Brief:
None of the pictures should be copied, though every line of the listing must be printed exactly.

Data for the task:
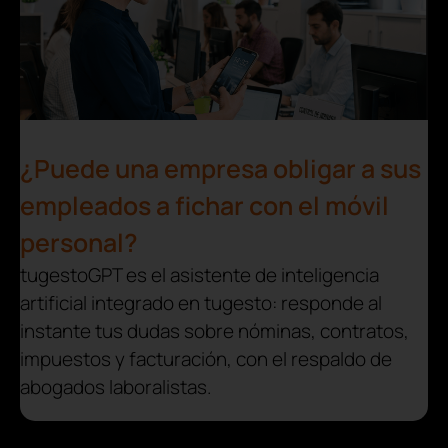
¿Puede una empresa obligar a sus
empleados a fichar con el móvil
personal?
tugestoGPT es el asistente de inteligencia
artificial integrado en tugesto: responde al
instante tus dudas sobre nóminas, contratos,
impuestos y facturación, con el respaldo de
abogados laboralistas.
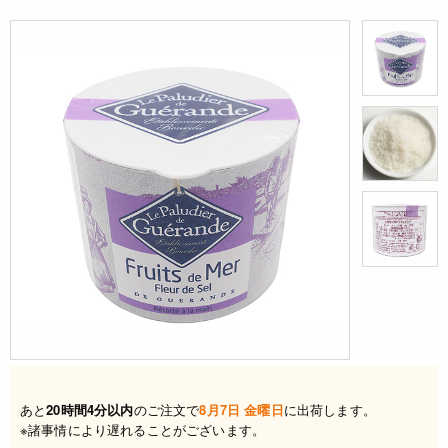
あと
20時間4分以内
のご注文で
8月7日 金曜日
に出荷します。
※諸事情により遅れることがございます。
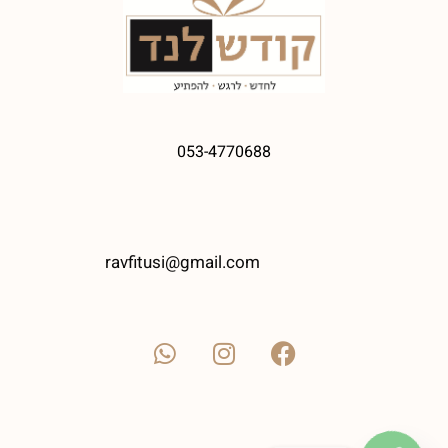
053-4770688
ravfitusi@gmail.com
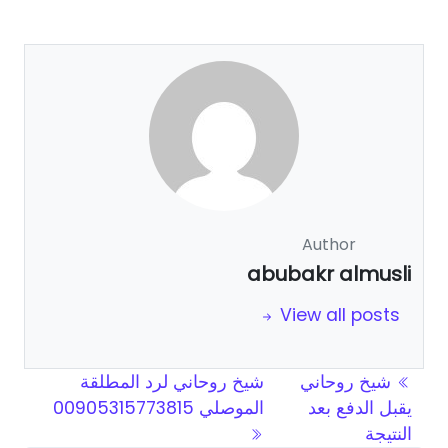
Author
abubakr almusli
View all posts
Post navigation
شيخ روحاني
شيخ روحاني لرد المطلقة
يقبل الدفع بعد
الموصلي 00905315773815
النتيجة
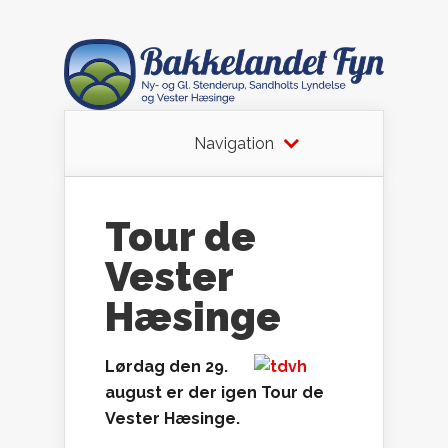
Navigation
Tour de
Vester
Hæsinge
Lørdag den 29.
august er der igen Tour de
Vester Hæsinge.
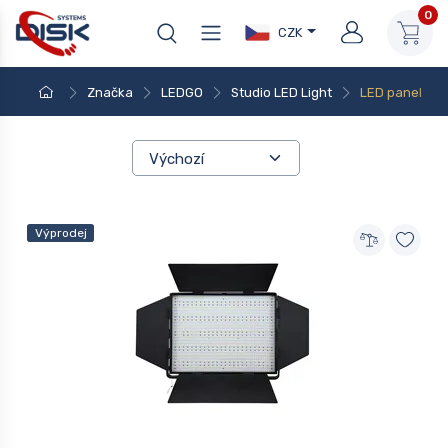
0
CZK
Značka
LEDGO
Studio LED Light
LED panel
Výprodej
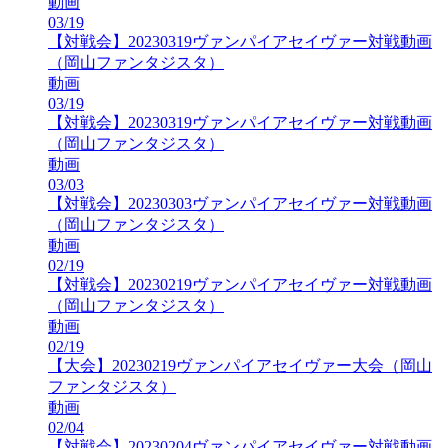
動画
03/19
【対戦会】20230319ヴァンパイアセイヴァー対戦動画
（岡山ファンタジスタ）
動画
03/19
【対戦会】20230319ヴァンパイアセイヴァー対戦動画
（岡山ファンタジスタ）
動画
03/03
【対戦会】20230303ヴァンパイアセイヴァー対戦動画
（岡山ファンタジスタ）
動画
02/19
【対戦会】20230219ヴァンパイアセイヴァー対戦動画
（岡山ファンタジスタ）
動画
02/19
【大会】20230219ヴァンパイアセイヴァー大会（岡山
ファンタジスタ）
動画
02/04
【対戦会】20230204ヴァンパイアセイヴァー対戦動画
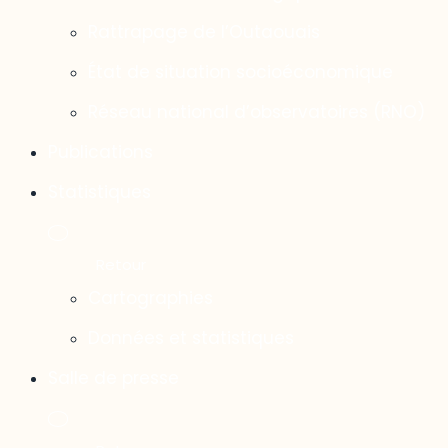
Rattrapage de l’Outaouais
État de situation socioéconomique
Réseau national d’observatoires (RNO)
Publications
Statistiques
Cartographies
Données et statistiques
Salle de presse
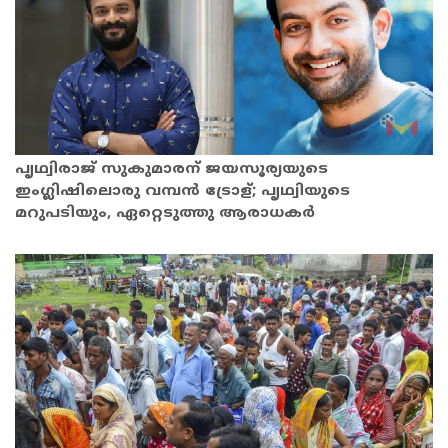
പൃഥ്വിരാജ് സുകുമാരന് ജയസൂര്യയുടെ
ഇംഗ്ലിഷിലൊരു വമ്പൻ ട്രോള്; പൃഥ്വിയുടെ
മറുപടിയും, ഏറ്റെടുത്തു ആരാധകർ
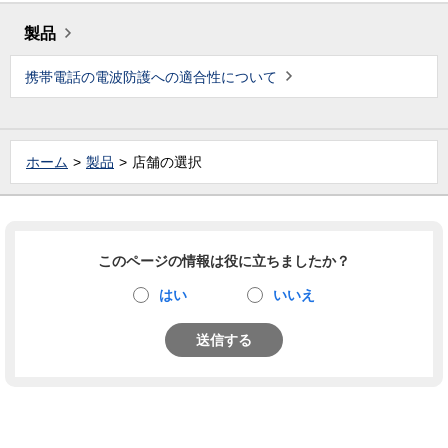
製品
携帯電話の電波防護への適合性について
ホーム
製品
店舗の選択
このページの情報は役に立ちましたか？
はい
いいえ
送信する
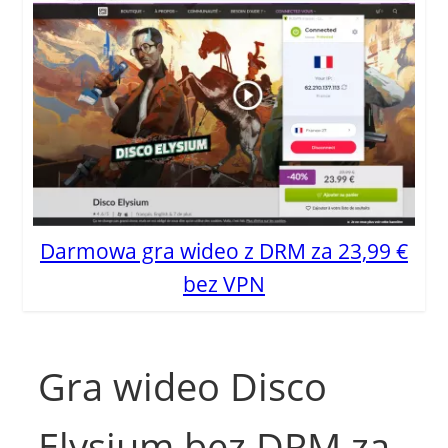
Darmowa gra wideo z DRM za 23,99 €
bez VPN
Gra wideo Disco
Elysium bez DRM za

Problem solution:
¿Puede una empresa obligar a sus
empleados a fichar con el móvil
personal?
tugestoGPT es el asistente de inteligencia
artificial integrado en tugesto: responde al
instante tus dudas sobre nóminas, contratos,
impuestos y facturación, con el respaldo de
abogados laboralistas.
あと
20時間4分以内
のご注文で
8月7日 金曜日
に出荷します。
※諸事情により遅れることがございます。
053-4770688
ravfitusi@gmail.com
Author
abubakr almusli
View all posts
Post navigation
شيخ روحاني
شيخ روحاني لرد المطلقة
يقبل الدفع بعد
الموصلي 00905315773815
النتيجة
Navigation
Tour de
Vester
Hæsinge
Lørdag den 29.
august er der igen Tour de
Vester Hæsinge.
0
CZK
Značka
LEDGO
Studio LED Light
LED panel
Výprodej
動画
03/19
【対戦会】20230319ヴァンパイアセイヴァー対戦動画
（岡山ファンタジスタ）
動画
03/19
【対戦会】20230319ヴァンパイアセイヴァー対戦動画
（岡山ファンタジスタ）
動画
03/03
【対戦会】20230303ヴァンパイアセイヴァー対戦動画
（岡山ファンタジスタ）
動画
02/19
【対戦会】20230219ヴァンパイアセイヴァー対戦動画
（岡山ファンタジスタ）
動画
02/19
【大会】20230219ヴァンパイアセイヴァー大会（岡山
ファンタジスタ）
動画
02/04
【対戦会】20230204ヴァンパイアセイヴァー対戦動画
Rattrapage de l’Outaouais
État de situation socioéconomique
Réseau national d’observatoires (RNO)
Publications
Statistiques
Cartographies
Données et statistiques
Salle de presse
പൃഥ്വിരാജ് സുകുമാരന് ജയസൂര്യയുടെ
ഇംഗ്ലിഷിലൊരു വമ്പൻ ട്രോള്; പൃഥ്വിയുടെ
മറുപടിയും, ഏറ്റെടുത്തു ആരാധകർ
製品
携帯電話の電波防護への適合性について
ホーム
製品
店舗の選択
このページの情報は役に立ちましたか？
はい
いいえ
送信する
Darmowa gra wideo z DRM za 23,99 €
bez VPN
Gra wideo Disco
Elysium bez DRM za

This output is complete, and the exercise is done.